Back in 2014 I wrote a master thesis implementing an exhaustive search algorithm for curves with many rational points over finite fields. The algorithm worked — it found some genuinely interesting curves — but I always had a nagging feeling that it was slower than it needed to be. Apparently the main algorithm loop had a redundancy that nobody had removed(even though quite a few people looked at the implementation), and I kept thinking someone would publish a cleaner version before I got around to it.
Recently I sat down and fixed it. The main fix is elementary in hindsight, as good fixes usually are. I also explored an further optimization ideas using Fourier analysis on the class group, but it turns out to be slower in practice, so I decided to keep for later.
Why Curves with Many Points?
Let \( \mathbb{F}_q \) be a finite field with \( q \) elements — say \( q = 7 \) or \( q = 2^{128} \). A smooth projective curve \( X \) over \( \mathbb{F}_q \) of genus \( g \) has at most
\[
\#X(\mathbb{F}_q) \leq q + 1 + 2g\sqrt{q}
\]
rational points. This is the Hasse–Weil bound, proved in full generality by Weil in 1948 after partial results by Hasse for elliptic curves (\( g = 1 \)) in the 1930s.
Curves that come close to this bound are useful in coding theory. A curve \( X \) with many points over \( \mathbb{F}_q \) gives a Goppa code (also called an algebraic-geometry code) with good parameters. Specifically, a curve of genus \( g \) with \( N \) rational points gives a linear code of length \( N \), dimension at least \( N – g + 1 – k \) for a degree-\( k \) divisor, and minimum distance at least \( k \). To make a good code you want \( N \) large relative to \( g \), which is exactly what Hasse–Weil measures.
The question is: how do you find them systematically? One approach, going back to Serre, is to search through families of curves.
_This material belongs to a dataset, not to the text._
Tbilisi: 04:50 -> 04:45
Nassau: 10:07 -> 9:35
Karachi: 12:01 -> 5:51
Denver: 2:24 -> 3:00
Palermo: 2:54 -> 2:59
A generalisation of this approach uses the structure of unramified abelian coverings, which turns the search into an explicit computation in a finite abelian group, and whose results can be checked directly against manypoints.org.
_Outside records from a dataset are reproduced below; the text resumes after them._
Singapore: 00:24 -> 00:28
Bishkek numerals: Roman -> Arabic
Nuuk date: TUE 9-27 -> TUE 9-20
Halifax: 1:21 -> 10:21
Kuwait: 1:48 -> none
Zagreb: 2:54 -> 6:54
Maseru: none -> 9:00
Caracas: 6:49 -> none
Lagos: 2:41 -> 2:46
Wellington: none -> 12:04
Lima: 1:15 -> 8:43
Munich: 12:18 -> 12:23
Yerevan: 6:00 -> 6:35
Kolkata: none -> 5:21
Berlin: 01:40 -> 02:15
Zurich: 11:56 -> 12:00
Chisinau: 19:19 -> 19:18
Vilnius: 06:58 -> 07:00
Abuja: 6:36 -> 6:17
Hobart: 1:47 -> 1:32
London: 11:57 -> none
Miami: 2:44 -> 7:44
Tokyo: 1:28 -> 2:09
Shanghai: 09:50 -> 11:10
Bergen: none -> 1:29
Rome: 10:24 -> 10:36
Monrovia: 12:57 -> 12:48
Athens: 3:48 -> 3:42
Coverings and Class Field Theory
This section uses some algebraic geometry — class field theory, the Jacobian, the Artin map. These are important parts of the theoretical foundation, and I will describe them. But understanding the actual optimization only requires knowing how to count elements in cosets of a finite abelian group. If the geometry becomes unfamiliar, feel free to skim ahead to the Setup section.
The key idea is that we can build a new curve with many points from one we already have.
Let \( X \) be a genus-\( g \) curve over \( \mathbb{F}_q \) with \( N \) rational points. If \( Y \to X \) is an unramified covering of degree \( d \), then by Riemann–Hurwitz the genus of \( Y \) is \( g_Y = d(g-1) + 1 \).
Now, by class field theory, unramified abelian coverings of \( X \) are classified by subgroups of the Jacobian \( G = \mathrm{Pic}^0(X)(\mathbb{F}_q) \). Specifically, a subgroup \( H \leq G \) of index \( d \) corresponds to a degree-\( d \) covering. This is the arithmetic analogue of the classical correspondence between subgroups of \( \pi_1 \) and covering spaces. The Artin map makes this explicit: the Frobenius at a rational point \( P \in X(\mathbb{F}_q) \) acts on the covering by the class \( [P – P_j] \in G/H \) (for a chosen base point \( P_j \)). A point \( P_i \) splits completely in the covering — i.e., gives \( d \) rational points of the covering curve — if and only if this Frobenius is trivial, meaning \( [P_i – P_j] \in H \).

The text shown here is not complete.